§ EXERCISE DESCRIPTION:
Exactly as they stand, repeat the lines from the one containing "Link gyűjtemény" through the final line of the listing, both ends included, and nothing else; skip the pictures.

§ RECORDS FOR THE EXERCISE:
⁂
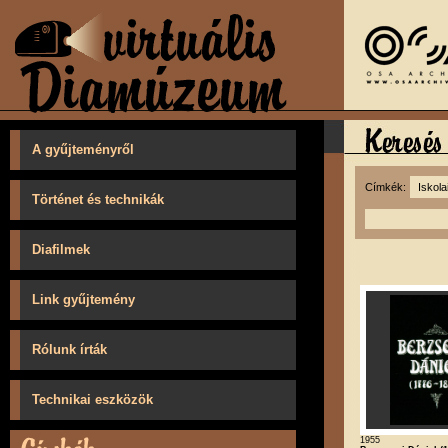
A gyűjteményről
Címkék:
Történet és technikák
Diafilmek
Link gyűjtemény
Rólunk írták
Technikai eszközök
1955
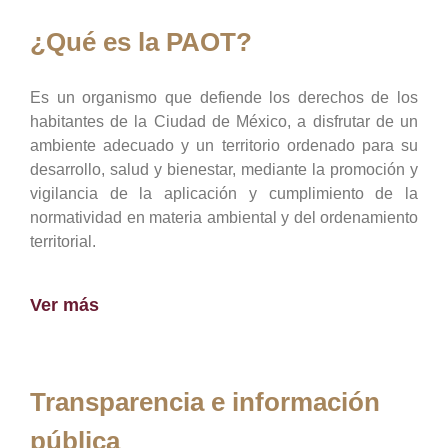
¿Qué es la PAOT?
Es un organismo que defiende los derechos de los
habitantes de la Ciudad de México, a disfrutar de un
ambiente adecuado y un territorio ordenado para su
desarrollo, salud y bienestar, mediante la promoción y
vigilancia de la aplicación y cumplimiento de la
normatividad en materia ambiental y del ordenamiento
territorial.
Ver más
Transparencia e información
pública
⁂
§ RESULT:
Link gyűjtemény
Rólunk írták
Technikai eszközök
1955
¿Qué es la PAOT?
Es un organismo que defiende los derechos de los
habitantes de la Ciudad de México, a disfrutar de un
ambiente adecuado y un territorio ordenado para su
desarrollo, salud y bienestar, mediante la promoción y
vigilancia de la aplicación y cumplimiento de la
normatividad en materia ambiental y del ordenamiento
territorial.
Ver más
Transparencia e información
pública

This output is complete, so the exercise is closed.